**EXERCISE:** When a line below holds the string "Estado", show that line.

---- DATA

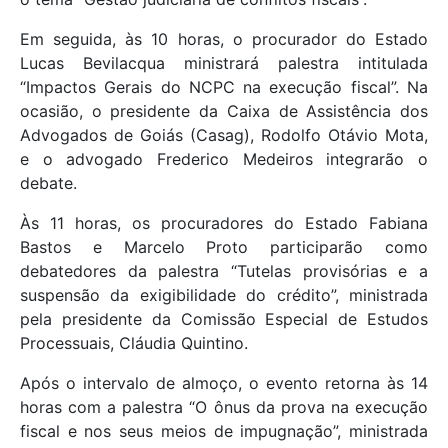
Em seguida, às 10 horas, o procurador do Estado
Lucas Bevilacqua ministrará palestra intitulada
“Impactos Gerais do NCPC na execução fiscal”. Na
ocasião, o presidente da Caixa de Assistência dos
Advogados de Goiás (Casag), Rodolfo Otávio Mota,
e o advogado Frederico Medeiros integrarão o
debate.
Às 11 horas, os procuradores do Estado Fabiana
Bastos e Marcelo Proto participarão como
debatedores da palestra “Tutelas provisórias e a
suspensão da exigibilidade do crédito”, ministrada
pela presidente da Comissão Especial de Estudos
Processuais, Cláudia Quintino.
Após o intervalo de almoço, o evento retorna às 14
horas com a palestra “O ônus da prova na execução
fiscal e nos seus meios de impugnação”, ministrada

--------

**RESPONSE AREA:**
Em seguida, às 10 horas, o procurador do Estado
Às 11 horas, os procuradores do Estado Fabiana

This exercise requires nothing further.